Para Figueiredo, condenados no julgamento do mensalão como José Dirceu têm na Sonho de Liberdade a possibilidade de mudar a própria história.
"Se esses camaradas vierem aqui, vão estar dando a oportunidade de mudar a história deles. Vai ser um dos maiores exemplos, com uma contribuição que vai ser lição para o Brasil. Eles vão poder somar ao grupo", disse o presidente da cooperativa.
O supervisor de compra e venda de madeira da entidade, Cristiano da Silva, acredita que o trabalho representa a "oportunidade de estar livre". "Posso me comunicar com as pessoas e ter a minha renda. Isso melhora a vida. Se você fica num sistema com pessoas de cabeça fechada, a sua cabeça também fica fechada", declarou.
O supervisor, condenado a 28 anos de prisão por assalto e tentativa de homicídio, cresceu profissionalmente dentro da cooperativa depois de apenas três meses de trabalho. Ele deixou de carregar madeira para armazenagem e venda, e se tornou responsável por controlar toda mercadoria que chega à cooperativa ou que é vendida. Com o serviço, ganha cerca de R$ 1.500 por mês – R$ 70 por dia.
Silva também afirmou que, caso os condenados no mensalão passem a trabalhar no local, serão bem recebidos pelos colegas. "Se eles quiserem vir, não vai ter discriminação. Aqui é um lugar onde todo mundo se trata igual e trabalha igual", declarou Silva.
Casca de lancha
Na marcenaria da cooperativa, dois funcionários trabalham há uma semana na recuperação do casco de uma lancha. A ideia é que o material sirva para fabricar uma embarcação que seja da própria entidade e possa ser usada no turismo em Brasília. Essa é uma das propostas mais ousadas da marcenaria, que costuma produzir apenas mesas, cadeiras e produtos artesanais.
Para o marceneiro Manoel Vaz, que chega a faturar R$ 5 mil por mês com a fabricação de móveis, o projeto de recuperação do casco da lancha é parte de uma tentativa de diversificar a produção no local.

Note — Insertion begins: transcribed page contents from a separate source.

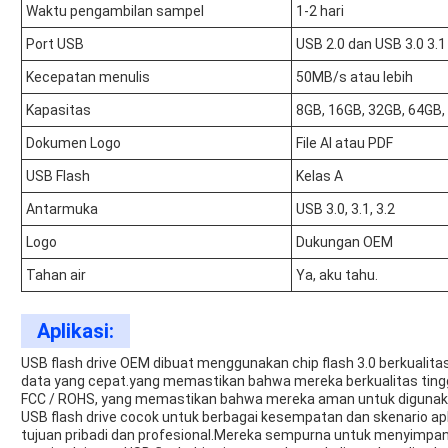
Waktu pengambilan sampel
1-2 hari
Port USB
USB 2.0 dan USB 3.0 3.1
Kecepatan menulis
50MB/s atau lebih
Kapasitas
8GB, 16GB, 32GB, 64GB,
Dokumen Logo
File AI atau PDF
USB Flash
Kelas A
Antarmuka
USB 3.0, 3.1, 3.2
Logo
Dukungan OEM
Tahan air
Ya, aku tahu.
Aplikasi:
USB flash drive OEM dibuat menggunakan chip flash 3.0 berkualit
data yang cepat.yang memastikan bahwa mereka berkualitas tinggi d
FCC / ROHS, yang memastikan bahwa mereka aman untuk digunaka
USB flash drive cocok untuk berbagai kesempatan dan skenario apl
tujuan pribadi dan profesional.Mereka sempurna untuk menyimpan 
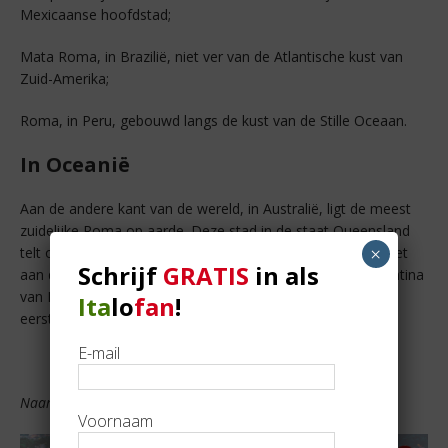
Mexicaanse hoofdstad;
Mata Roma, in Brazilië, niet ver van de Atlantische kust van
Zuid-Amerika;
Roma, in Peru, gebouwd langs de kust van de Stille Oceaan.
In Oceanië
Aan de andere kant van de wereld, in Australië, ligt de meest
zuidelijke Roma op aarde. Deze stad in de staat Queensland
×
telt ongeveer 7.000 inwoners en dankt zijn naam echter niet
Schrijf
GRATIS
in als
aan de historische Italiaanse hoofdstad, maar aan Diamantina
van Rome, de vrouw van Sir George Ferguson Bowen, de
Ita
lo
fan
!
eerste gouverneur van Queensland.
E-mail
Naar een artikel van Linda Compagnoni voor Immobiliare.it
Voornaam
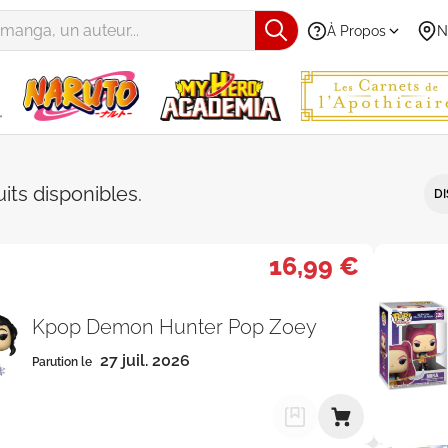
À Propos
N
e produits - Par Date de parutio
uits
disponibles
.
DI
16,99 €
Kpop Demon Hunter Pop Zoey
27 juil. 2026
Parution le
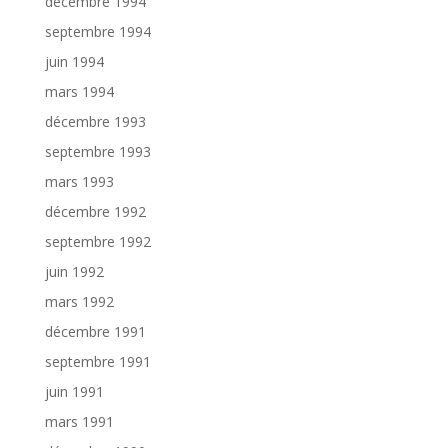
décembre 1994
septembre 1994
juin 1994
mars 1994
décembre 1993
septembre 1993
mars 1993
décembre 1992
septembre 1992
juin 1992
mars 1992
décembre 1991
septembre 1991
juin 1991
mars 1991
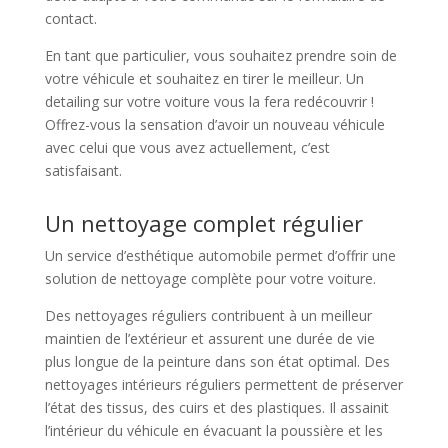
contact.
En tant que particulier, vous souhaitez prendre soin de
votre véhicule et souhaitez en tirer le meilleur. Un
detailing sur votre voiture vous la fera redécouvrir !
Offrez-vous la sensation d’avoir un nouveau véhicule
avec celui que vous avez actuellement, c’est
satisfaisant.
Un nettoyage complet régulier
Un service d’esthétique automobile permet d’offrir une
solution de nettoyage complète pour votre voiture.
Des nettoyages réguliers contribuent à un meilleur
maintien de l’extérieur et assurent une durée de vie
plus longue de la peinture dans son état optimal. Des
nettoyages intérieurs réguliers permettent de préserver
l’état des tissus, des cuirs et des plastiques. Il assainit
l’intérieur du véhicule en évacuant la poussière et les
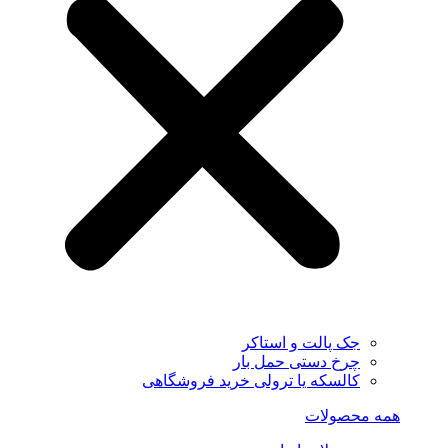
جک پالت و استاکر
چرخ دستی حمل بار
کالسکه یا ترولی خرید فروشگاهی
همه محصولات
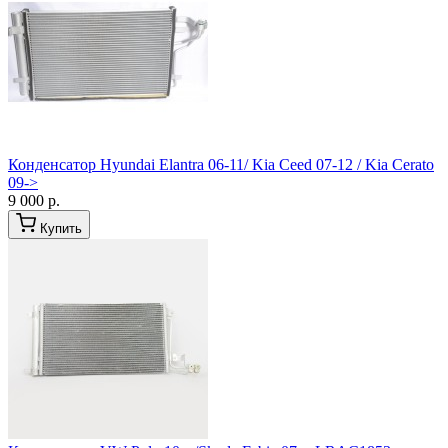
Конденсатор Hyundai Elantra 06-11/ Kia Ceed 07-12 / Kia Cerato
09->
9 000 р.
Купить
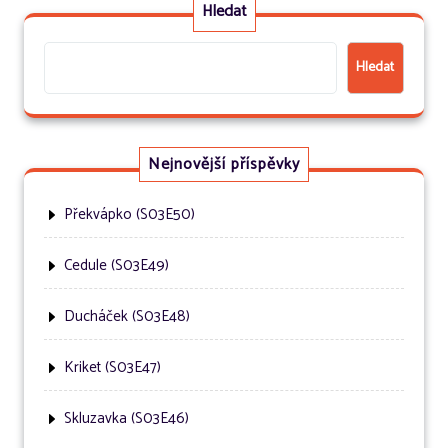
Hledat
Hledat
Nejnovější příspěvky
Překvápko (S03E50)
Cedule (S03E49)
Ducháček (S03E48)
Kriket (S03E47)
Skluzavka (S03E46)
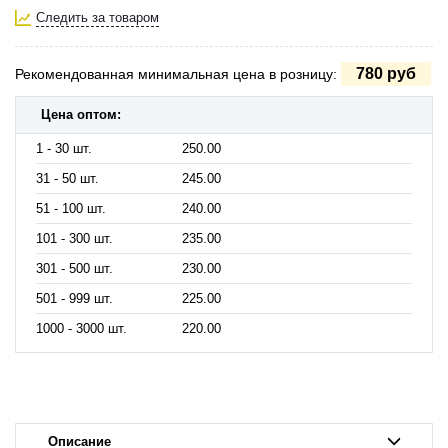
Следить за товаром
780 руб
Рекомендованная минимальная цена в розницу:
Цена оптом:
1 - 30 шт.
250.00
31 - 50 шт.
245.00
51 - 100 шт.
240.00
101 - 300 шт.
235.00
301 - 500 шт.
230.00
501 - 999 шт.
225.00
1000 - 3000 шт.
220.00
Описание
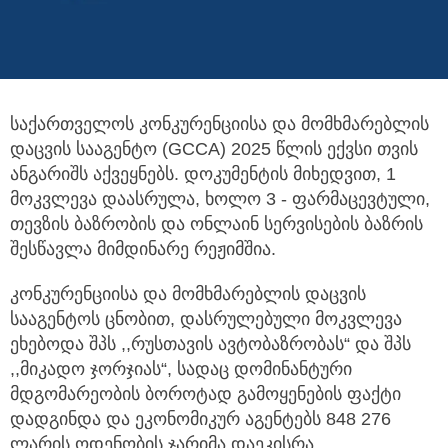
საქართველოს კონკურენციისა და მომხმარებლის
დაცვის სააგენტო (GCCA) 2025 წლის ექვსი თვის
ანგარიშს აქვეყნებს.
დოკუმენტის მიხედვით, 1
მოკვლევა დაასრულა, ხოლო 3 - ფარმაცევტული,
თევზის ბაზრობის და ონლაინ სერვისების ბაზრის
შესწავლა მიმდინარე რეჟიმშია.
კონკურენციისა და მომხმარებლის დაცვის
სააგენტოს ცნობით, დასრულებული მოკვლევა
ეხებოდა შპს ,,რუსთავის ავტობაზრობას“ და შპს
,,მიკადო ჯორჯიას“, სადაც დომინანტური
მდგომარეობის ბოროტად გამოყენების ფაქტი
დადგინდა და ეკონომიკურ აგენტებს 848 276
ლარის ოდენობის ჯარიმა დაეკისრა.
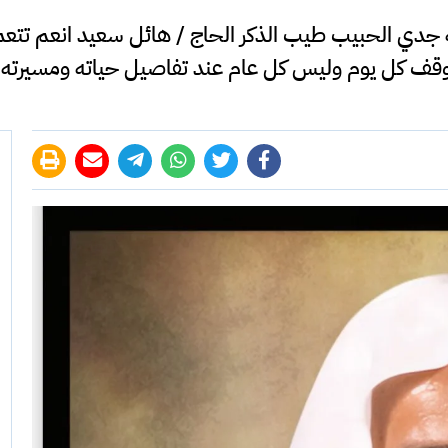
 الله جدي الحبيب طيب الذكر الحاج / هائل سعيد انعم تتع
وقف كل يوم وليس كل عام عند تفاصيل حياته ومسيرته 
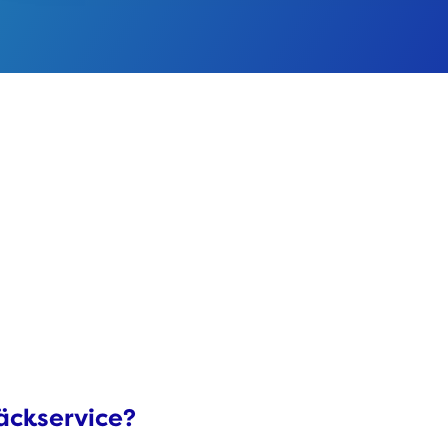
äckservice?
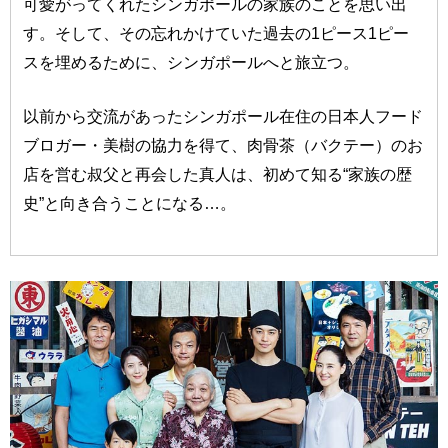
可愛がってくれたシンガポールの家族のことを思い出
す。そして、その忘れかけていた過去の1ピース1ピー
スを埋めるために、シンガポールへと旅立つ。
以前から交流があったシンガポール在住の日本人フード
ブロガー・美樹の協力を得て、肉骨茶（バクテー）のお
店を営む叔父と再会した真人は、初めて知る“家族の歴
史”と向き合うことになる…。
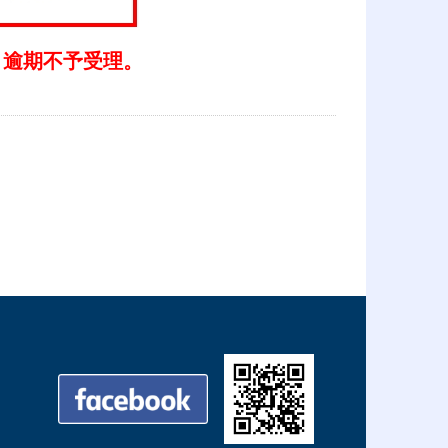
，
逾期
不予受理。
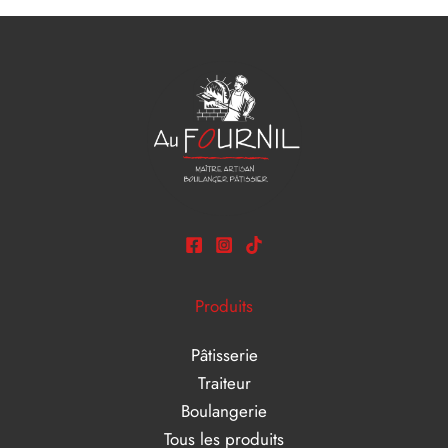
Produits
Pâtisserie
Traiteur
Boulangerie
Tous les produits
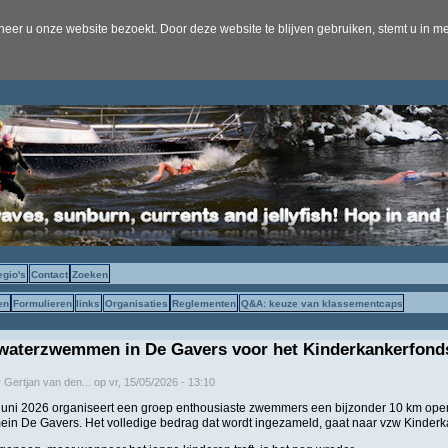
er u onze website bezoekt. Door deze website te blijven gebruiken, stemt u in me
egio's
Contact
Zoeken
en
Formulieren
links
Organisaties
Reglementen
Q&A: keuze van klassementcaps
waterzwemmen in De Gavers voor het Kinderkankerfond
r
Gertjan van den...
op
vr, 15/05/2026 - 13:10
juni 2026 organiseert een groep enthousiaste zwemmers een bijzonder 10 km op
ein De Gavers. Het volledige bedrag dat wordt ingezameld, gaat naar vzw Kinderk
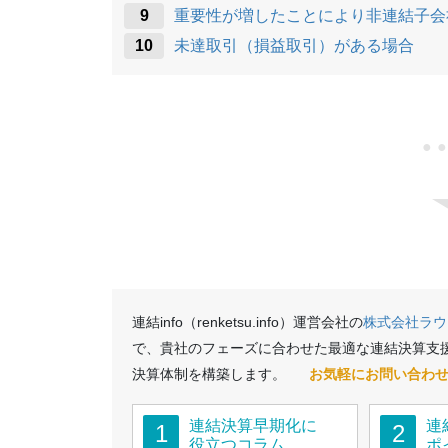
重要性が増したことにより非連結子会
未達取引（損益取引）がある場合
●
連結info（renketsu.info）運営会社の
株式会社ラウ
で、貴社のフェーズに合わせた最適な連結決算支
決算体制を構築します。
お気軽にお問い合わ
連結決算早期化に
連
1
2
役立つコラム
ポ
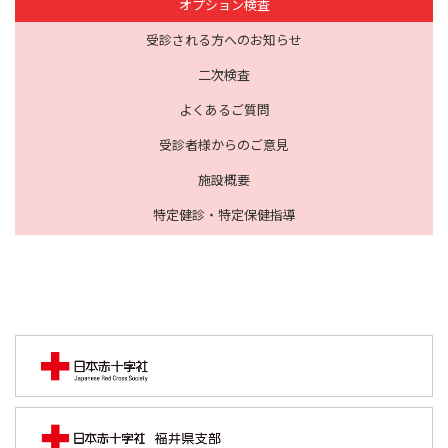
オプション検査
受診される方へのお知らせ
二次検査
よくあるご質問
受診者様からのご意見
施設概要
特定健診・特定保健指導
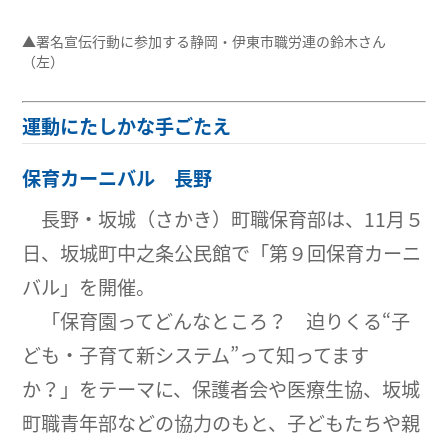
▲署名宣伝行動に参加する静岡・伊東市職労連の鈴木さん
（左）
運動にたしかな手ごたえ
保育カーニバル 長野
長野・坂城（さかき）町職保育部は、11月５
日、坂城町中之条公民館で「第９回保育カーニ
バル」を開催。
「保育園ってどんなところ？ 迫りくる“子
ども・子育て新システム”って知ってます
か？」をテーマに、保護者会や医療生協、坂城
町職青年部などの協力のもと、子どもたちや親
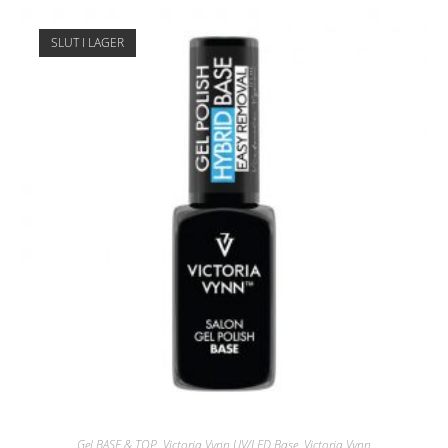
SLUT I LAGER
Gel BASE & TOP
,
Victoria Vynn UV/LED Base
,
Victoria Vynn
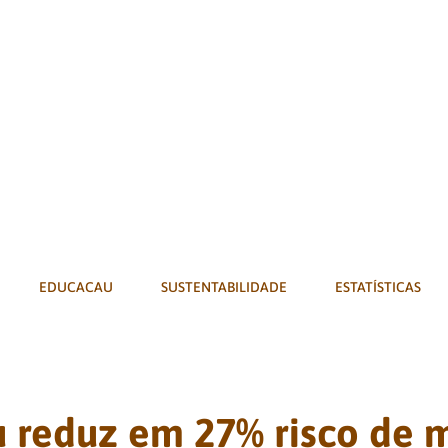
EDUCACAU
SUSTENTABILIDADE
ESTATÍSTICAS
 reduz em 27% risco de 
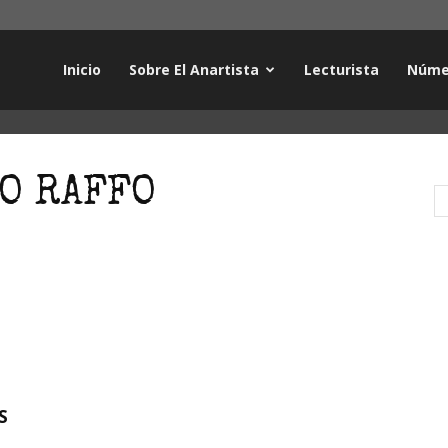
Inicio
Sobre El Anartista
Lecturista
Núme
LO RAFFO
S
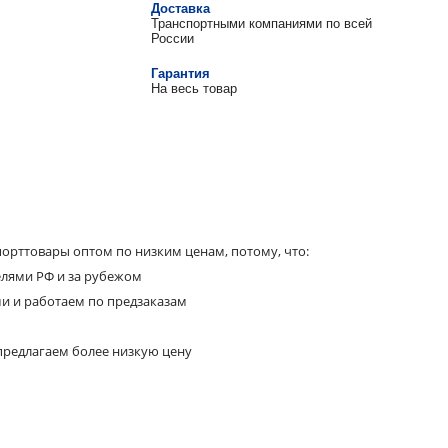
Доставка
Транспортными компаниями по всей
России
Гарантия
На весь товар
орттовары оптом по низким ценам, потому, что:
елями РФ и за рубежом
ми и работаем по предзаказам
предлагаем более низкую цену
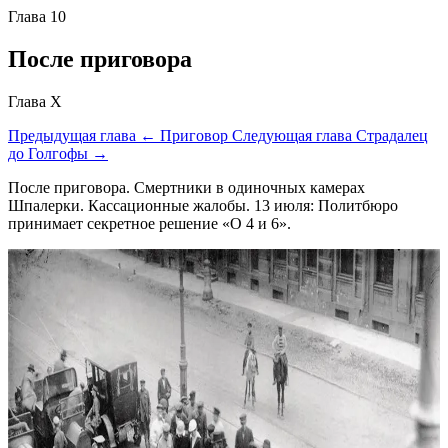
Глава 10
После приговора
Глава X
Предыдущая глава
← Приговор
Следующая глава
Страдалец
до Голгофы →
После приговора. Смертники в одиночных камерах
Шпалерки. Кассационные жалобы. 13 июля: Политбюро
принимает секретное решение «О 4 и 6».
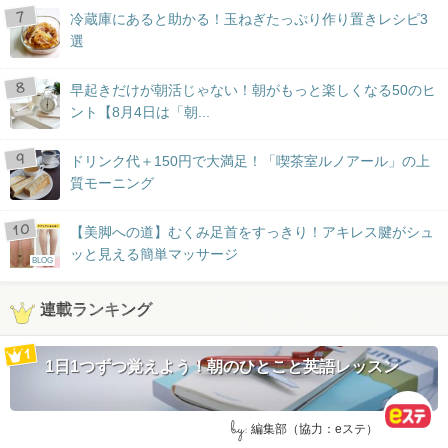
冷蔵庫にあると助かる！玉ねぎたっぷり作り置きレシピ3
選
早起きだけが朝活じゃない！朝がもっと楽しくなる50のヒ
ント【8月4日は「朝...
ドリンク代＋150円で大満足！「喫茶室ルノアール」の上
質モーニング
【美脚への道】むくみ足首をすっきり！アキレス腱がシュ
ッと見える簡単マッサージ
BLOG
連載ランキング
1日1つずつ覚えよう！朝のひとこと英語レッスン
by:
編集部（協力：eステ）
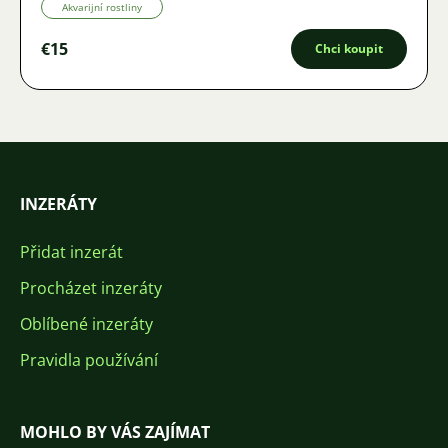
Akvarijní rostliny
€15
Chci koupit
INZERÁTY
Přidat inzerát
Procházet inzeráty
Oblíbené inzeráty
Pravidla používání
MOHLO BY VÁS ZAJÍMAT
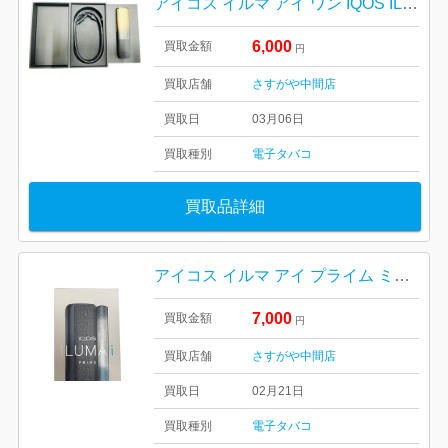
アイコス イルマ アイ ワン IQOS ILUMA i ONE SELETTI LIMITED EDITION セレッティー 限定版
6,000
買取金額
円
買取店舗
さすがや中間店
買取日
03月06日
買取種別
電子タバコ
買取品詳細
アイコス イルマ アイ プライム ミッドナイトブラック
7,000
買取金額
円
買取店舗
さすがや中間店
買取日
02月21日
買取種別
電子タバコ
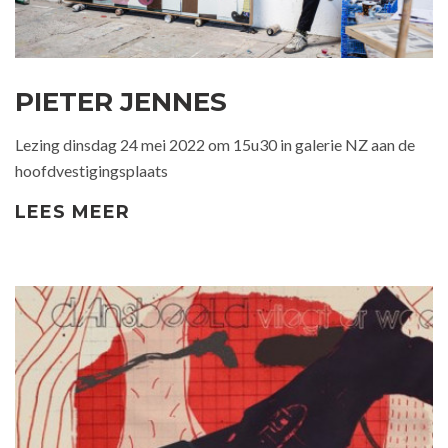
PIETER JENNES
Lezing dinsdag 24 mei 2022 om 15u30 in galerie NZ aan de
hoofdvestigingsplaats
LEES MEER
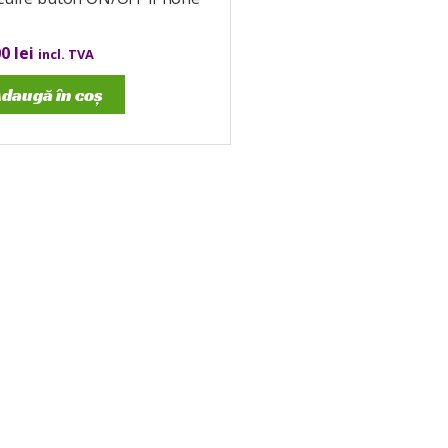
00
lei
incl. TVA
daugă în coș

"Estamos procurando aplicações para desenvolver mais a mão-de-obra na cooperativa. Queremos que o pessoal daqui possa fazer mais produtos e agregar valor às mercadorias", disse Vaz.
A oferta de trabalho na cooperativa aos condenados no julgamento do mensalão foi protocolada no Supremo Tribunal Federal (STF) pela entidade Confederação do Elo Social Brasil. Inicialmente, a Sonho e Liberdade afirmou não haver acordo com a entidade responsável pelo protocolo e informou não ter vagas para as ofertas propostas. No entanto, a cooperativa voltou atrás e disse que há vagas para José Dirceu, José Genoino e Delúbio Soares no local.
O G1 também entrou em contato com a Confederação Elo Social do Brasil, mas não obteve retorno. Os condenados no mensalão ainda não manifestaram pretensão de trabalhar no lugar.